🤖 AI Summary
This study addresses the high false positive rate (FPR) and demographic bias in AI misuse detection within educational settings, proposing the first adaptive AI-use detection framework tailored for classroom environments. Methodologically, it introduces the first integration of lightweight watermarking with post-hoc calibration, enabling robust detection across languages, AI models, and multi-level AI editing (e.g., grammatical refinement, content expansion) via statistical *p*-value testing, while dynamically calibrating FPR across students with diverse native-language backgrounds. Key contributions are: (1) mitigating systematic misclassification of non-native speakers and other underrepresented groups; (2) enabling precise identification of policy violations while permitting compliant AI-assisted learning; and (3) delivering a quantifiable, production-ready tool for academic integrity monitoring. Experiments demonstrate stable FPR ≤ 5% across multilingual and multi-model configurations—significantly outperforming baseline methods.
📝 Abstract
As artificial intelligence tools become ubiquitous in education, maintaining academic integrity while accommodating pedagogically beneficial AI assistance presents unprecedented challenges. Current AI detection systems fail to control false positive rates (FPR) and suffer from bias against minority student groups, prompting institutional suspensions of these technologies.

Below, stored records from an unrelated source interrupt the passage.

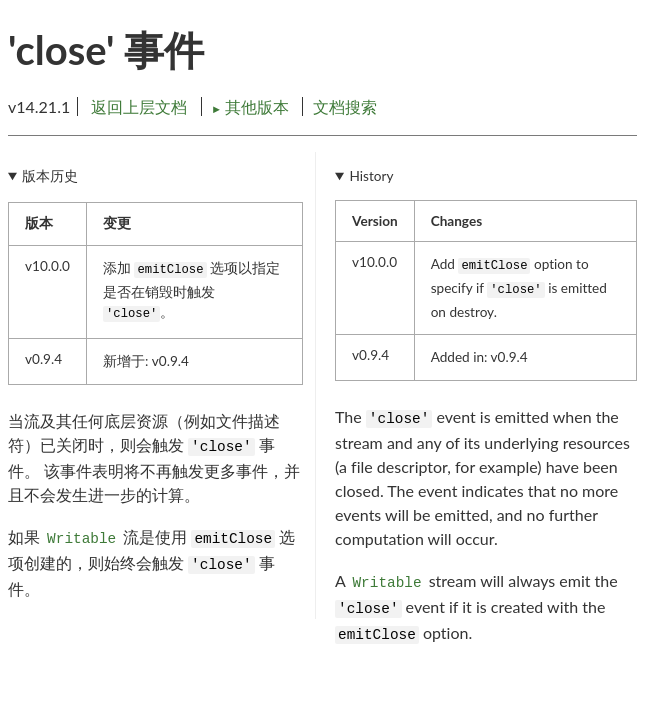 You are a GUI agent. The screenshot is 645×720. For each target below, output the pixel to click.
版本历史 (50, 176)
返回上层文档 (139, 106)
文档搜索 (345, 106)
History (371, 176)
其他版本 (252, 106) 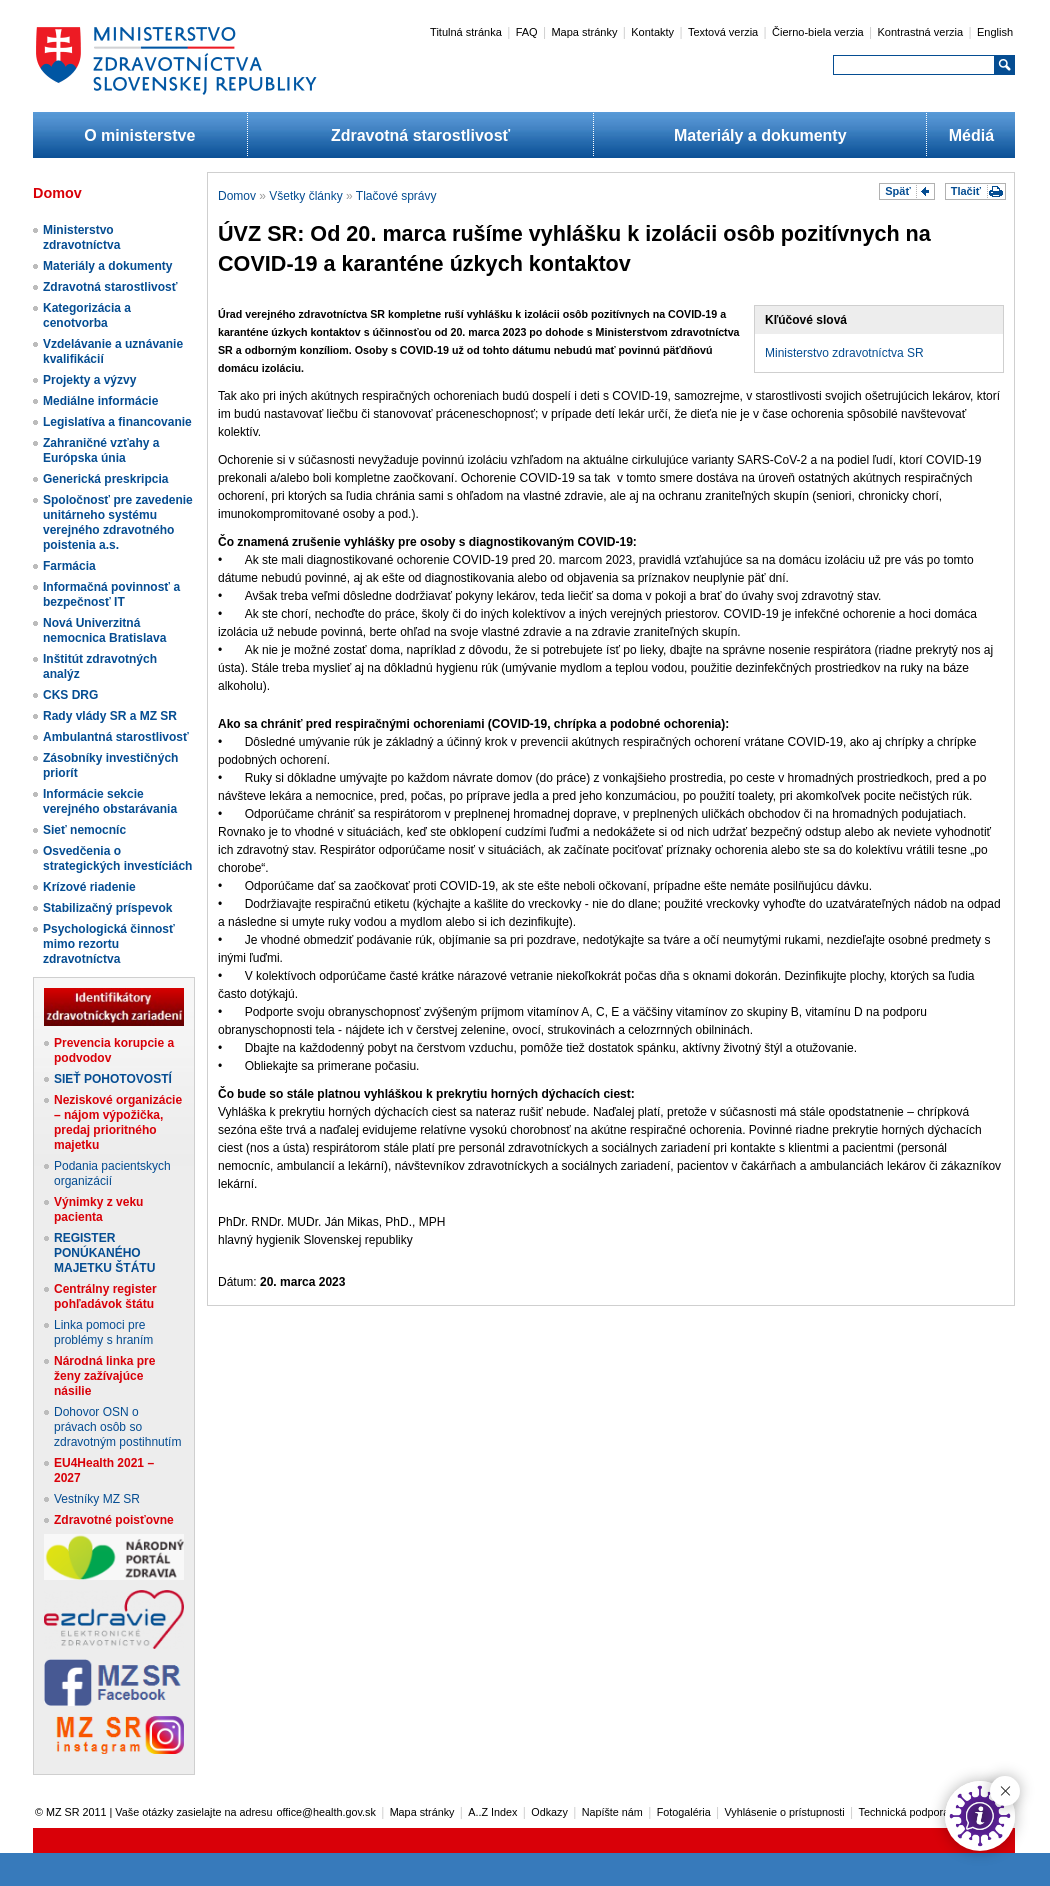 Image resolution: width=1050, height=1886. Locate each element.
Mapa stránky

Watermarking techniques offer statistical rigor through precise $p$-values but remain untested in educational contexts where students may use varying levels of permitted AI edits. We present the first adaptation of watermarking-based detection methods for classroom settings, introducing conformal methods that effectively control FPR across diverse classroom settings. Using essays from native and non-native English speakers, we simulate seven levels of AI editing interventions--from grammar correction to content expansion--across multiple language models and watermarking schemes, and evaluate our proposal under these different setups. Our findings provide educators with quantitative frameworks to enforce academic integrity standards while embracing AI integration in the classroom.